--- Material provided Enclosed Below ---
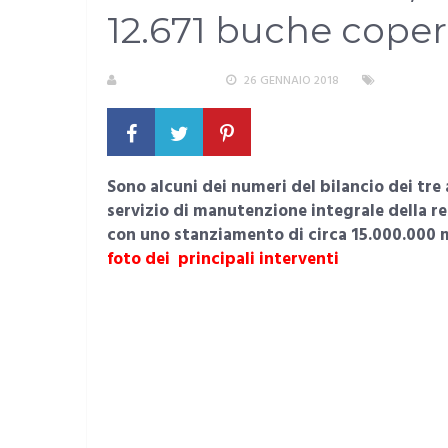
12.671 buche coper
LA REDAZIONE
26 GENNAIO 2018
CAGLIARI
Sono alcuni dei numeri del bilancio dei tre a
servizio di manutenzione integrale della r
con uno stanziamento di circa 15.000.000 m
foto dei principali interventi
--- End of Enclosed Material provided ---
### Your task
Please repeat each line from the one with "servizio di manutenzione integrale della r" through the last line of the data above, and add nothing.

### Problem solution
servizio di manutenzione integrale della r
con uno stanziamento di circa 15.000.000 m
foto dei principali interventi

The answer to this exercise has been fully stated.